> **What to do**
Look below and pull out each line with the word "yang".
═════ Data for this task
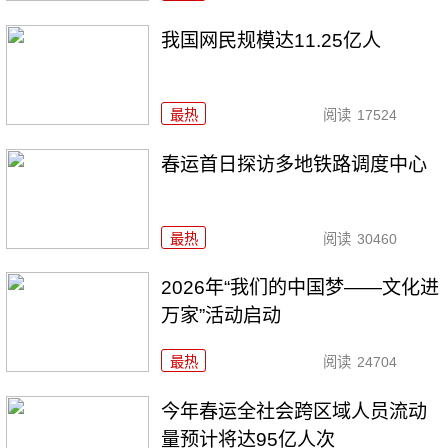
我国网民规模达11.25亿人
最热
阅读
17524
春运首日探访多地铁路调度中心
最热
阅读
30460
2026年“我们的中国梦——文化进
万家”活动启动
最热
阅读
24704
今年春运全社会跨区域人员流动
量预计将达95亿人次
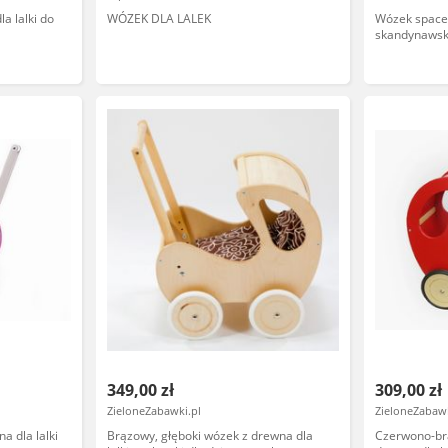
a lalki do
WÓZEK DLA LALEK
Wózek spacer
skandynawsk
349,00 zł
309,00 zł
ZieloneZabawki.pl
ZieloneZabawk
a dla lalki
Brązowy, głęboki wózek z drewna dla
Czerwono-br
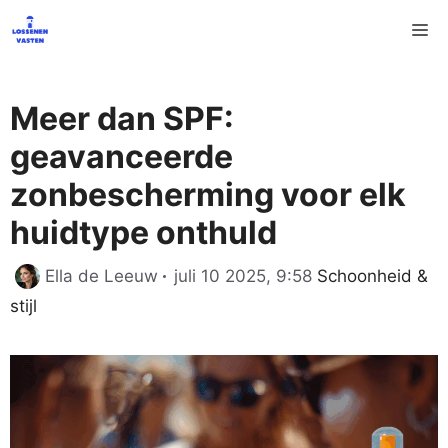
Ga
M
naar
de
inhoud
Meer dan SPF:
geavanceerde
zonbescherming voor elk
huidtype onthuld
Categorieën
Ella de Leeuw
juli 10 2025, 9:58
Schoonheid &
stijl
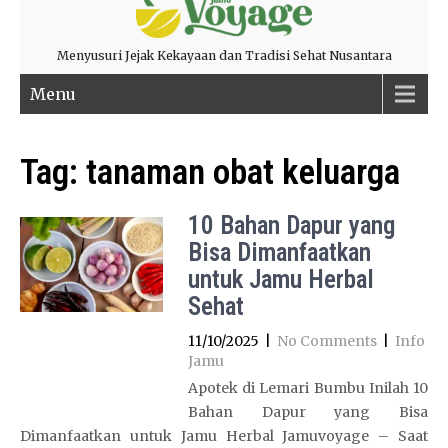
Menyusuri Jejak Kekayaan dan Tradisi Sehat Nusantara
Menu
Tag:
tanaman obat keluarga
10 Bahan Dapur yang
Bisa Dimanfaatkan
untuk Jamu Herbal
Sehat
11/10/2025
|
No Comments
|
Info
Jamu
Apotek di Lemari Bumbu Inilah 10
Bahan Dapur yang Bisa
Dimanfaatkan untuk Jamu Herbal Jamuvoyage – Saat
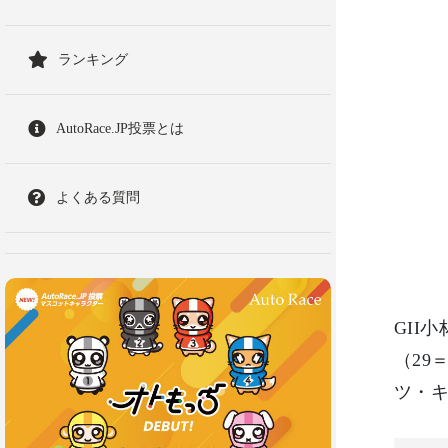
ランキング
AutoRace.JP投票とは
よくある質問
GII
（29
ツ・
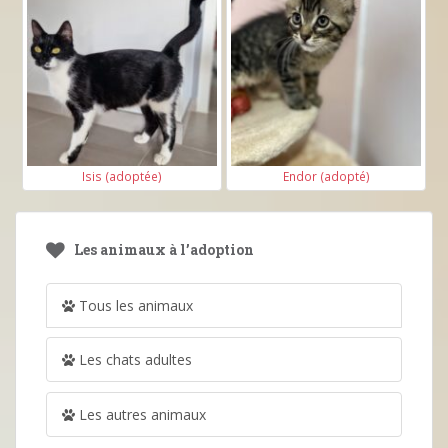
Isis (adoptée)
Endor (adopté)
Les animaux à l’adoption
Tous les animaux
Les chats adultes
Les autres animaux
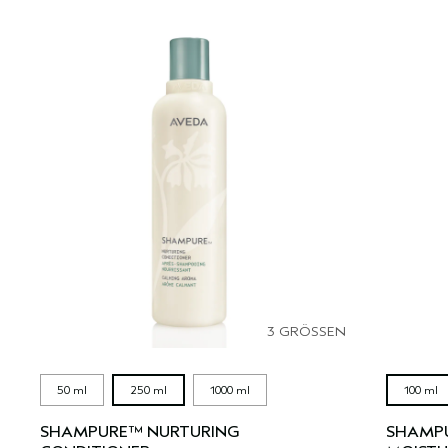
3 GRÖSSEN
50 ml
250 ml
1000 ml
100 ml
SHAMPURE™ NURTURING
SHAMPU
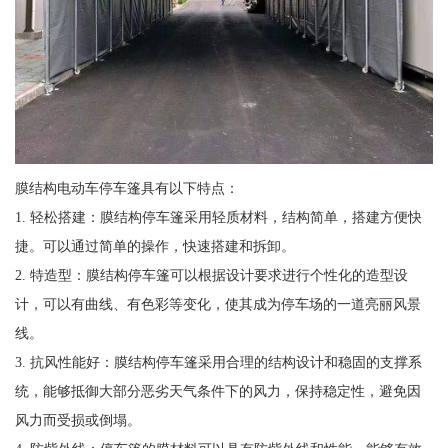
膜结构电动车停车篷具有以下特点：
1. 轻松搭建：膜结构停车篷采用轻质材料，结构简单，搭建方便快
捷。可以通过简单的操作，快速搭建和拆卸。
2. 特造型：膜结构停车篷可以根据设计要求进行个性化的造型设
计，可以有曲线、有色彩等变化，使其成为停车场的一道亮丽风景
线。
3. 抗风性能好：膜结构停车篷采用合理的结构设计和稳固的支撑系
统，能够抵御大部分恶劣天气条件下的风力，保持稳定性，避免因
风力而受损或倒塌。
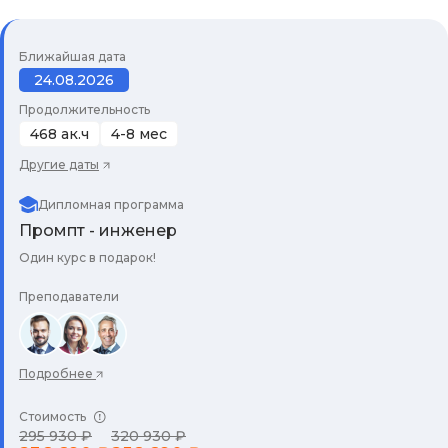
Ближайшая дата
24.08.2026
Продолжительность
468 ак.ч
4-8 мес
Другие даты
Дипломная программа
Промпт - инженер
Один курс в подарок!
Преподаватели
Подробнее
Стоимость
295 930 ₽
320 930 ₽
══════════
> **Answer space**
10 Bahan Dapur yang
Bahan Dapur yang Bisa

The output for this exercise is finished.